BEGIN PROVIDED MATERIAL

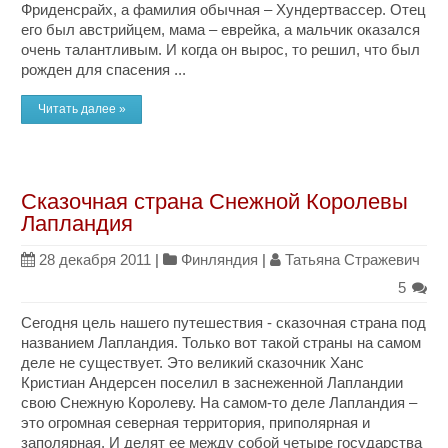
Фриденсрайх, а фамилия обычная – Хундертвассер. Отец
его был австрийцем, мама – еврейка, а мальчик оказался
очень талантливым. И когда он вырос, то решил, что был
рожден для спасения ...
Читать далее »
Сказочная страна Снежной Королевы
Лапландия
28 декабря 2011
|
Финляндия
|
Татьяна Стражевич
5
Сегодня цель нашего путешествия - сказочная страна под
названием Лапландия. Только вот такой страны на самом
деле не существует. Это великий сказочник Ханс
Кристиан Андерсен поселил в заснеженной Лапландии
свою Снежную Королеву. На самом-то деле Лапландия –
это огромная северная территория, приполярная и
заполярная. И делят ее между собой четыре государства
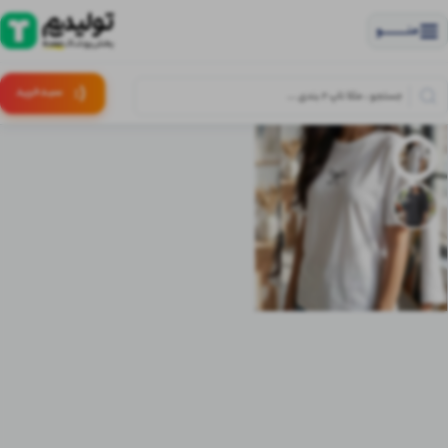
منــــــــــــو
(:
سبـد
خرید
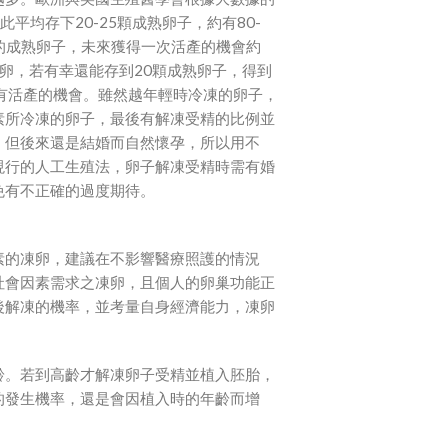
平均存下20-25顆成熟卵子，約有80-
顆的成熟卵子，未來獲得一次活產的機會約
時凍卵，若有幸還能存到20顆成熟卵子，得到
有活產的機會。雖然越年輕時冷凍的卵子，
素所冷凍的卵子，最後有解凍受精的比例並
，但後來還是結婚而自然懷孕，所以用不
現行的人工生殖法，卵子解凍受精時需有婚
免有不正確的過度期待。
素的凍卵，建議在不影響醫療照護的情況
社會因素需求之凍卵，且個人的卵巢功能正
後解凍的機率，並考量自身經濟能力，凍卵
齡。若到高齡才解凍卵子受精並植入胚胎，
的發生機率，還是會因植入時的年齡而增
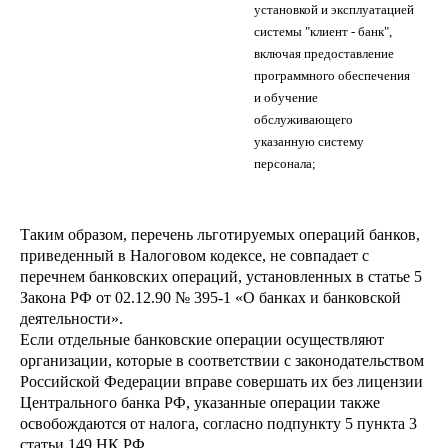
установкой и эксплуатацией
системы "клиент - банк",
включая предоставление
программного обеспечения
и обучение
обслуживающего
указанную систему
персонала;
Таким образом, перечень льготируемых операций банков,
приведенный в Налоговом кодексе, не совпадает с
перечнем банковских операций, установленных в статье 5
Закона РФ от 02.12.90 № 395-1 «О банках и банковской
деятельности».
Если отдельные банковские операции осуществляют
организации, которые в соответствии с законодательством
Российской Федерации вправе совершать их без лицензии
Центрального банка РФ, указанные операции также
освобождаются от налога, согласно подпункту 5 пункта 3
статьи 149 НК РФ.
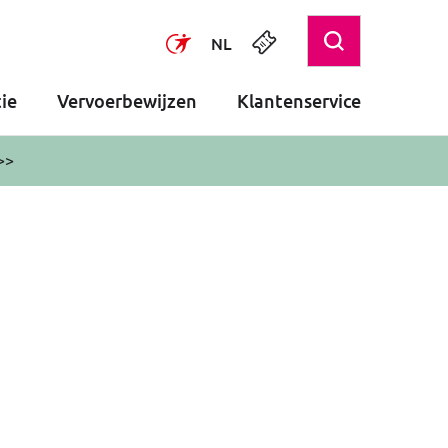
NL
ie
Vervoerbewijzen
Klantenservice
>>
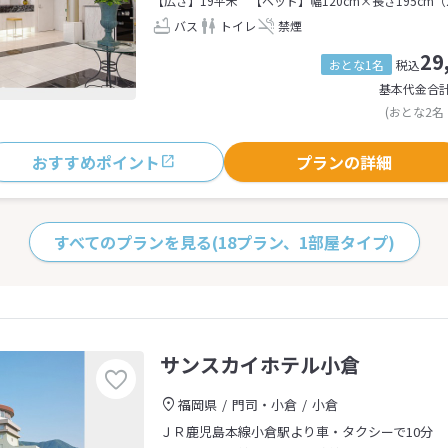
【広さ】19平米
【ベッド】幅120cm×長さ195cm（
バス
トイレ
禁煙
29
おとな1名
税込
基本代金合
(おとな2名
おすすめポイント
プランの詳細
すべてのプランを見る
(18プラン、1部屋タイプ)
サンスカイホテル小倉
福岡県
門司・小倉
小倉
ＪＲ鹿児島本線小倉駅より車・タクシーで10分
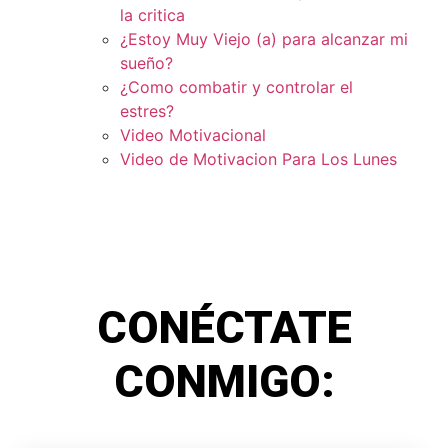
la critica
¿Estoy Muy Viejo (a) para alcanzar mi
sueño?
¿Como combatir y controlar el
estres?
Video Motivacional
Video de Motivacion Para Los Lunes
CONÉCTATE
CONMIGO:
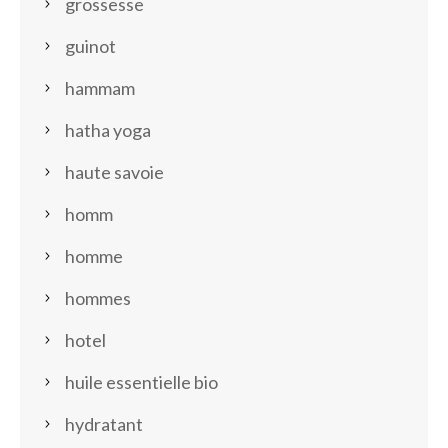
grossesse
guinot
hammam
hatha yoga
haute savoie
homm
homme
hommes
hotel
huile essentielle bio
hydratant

END PROVIDED MATERIAL

[TASK TO CARRY OUT]:
Verbatim copy with pictures excluded: write out the records above in full.

[SOLUTION]:
Фриденсрайх, а фамилия обычная – Хундертвассер. Отец
его был австрийцем, мама – еврейка, а мальчик оказался
очень талантливым. И когда он вырос, то решил, что был
рожден для спасения ...
Читать далее »
Сказочная страна Снежной Королевы
Лапландия
28 декабря 2011
|
Финляндия
|
Татьяна Стражевич
5
Сегодня цель нашего путешествия - сказочная страна под
названием Лапландия. Только вот такой страны на самом
деле не существует. Это великий сказочник Ханс
Кристиан Андерсен поселил в заснеженной Лапландии
свою Снежную Королеву. На самом-то деле Лапландия –
это огромная северная территория, приполярная и
заполярная. И делят ее между собой четыре государства
منــــــــــــو
(:
سبـد
خرید
平均存下20-25顆成熟卵子，約有80-
顆的成熟卵子，未來獲得一次活產的機會約
時凍卵，若有幸還能存到20顆成熟卵子，得到
有活產的機會。雖然越年輕時冷凍的卵子，
素所冷凍的卵子，最後有解凍受精的比例並
，但後來還是結婚而自然懷孕，所以用不
現行的人工生殖法，卵子解凍受精時需有婚
免有不正確的過度期待。
素的凍卵，建議在不影響醫療照護的情況
社會因素需求之凍卵，且個人的卵巢功能正
後解凍的機率，並考量自身經濟能力，凍卵
齡。若到高齡才解凍卵子受精並植入胚胎，
的發生機率，還是會因植入時的年齡而增
установкой и эксплуатацией
системы "клиент - банк",
включая предоставление
программного обеспечения
и обучение
обслуживающего
указанную систему
персонала;
Таким образом, перечень льготируемых операций банков,
приведенный в Налоговом кодексе, не совпадает с
перечнем банковских операций, установленных в статье 5
Закона РФ от 02.12.90 № 395-1 «О банках и банковской
деятельности».
Если отдельные банковские операции осуществляют
организации, которые в соответствии с законодательством
Российской Федерации вправе совершать их без лицензии
Центрального банка РФ, указанные операции также
освобождаются от налога, согласно подпункту 5 пункта 3
статьи 149 НК РФ.
NL
ie
Vervoerbewijzen
Klantenservice
>>
【広さ】19平米
【ベッド】幅120cm×長さ195cm（
バス
トイレ
禁煙
29
おとな1名
税込
基本代金合
(おとな2名
おすすめポイント
プランの詳細
すべてのプランを見る
(18プラン、1部屋タイプ)
サンスカイホテル小倉
福岡県
門司・小倉
小倉
ＪＲ鹿児島本線小倉駅より車・タクシーで10分
la critica
¿Estoy Muy Viejo (a) para alcanzar mi
sueño?
¿Como combatir y controlar el
estres?
Video Motivacional
Video de Motivacion Para Los Lunes
CONÉCTATE
CONMIGO:
grossesse
guinot
hammam
hatha yoga
haute savoie
homm
homme
hommes
hotel
huile essentielle bio
hydratant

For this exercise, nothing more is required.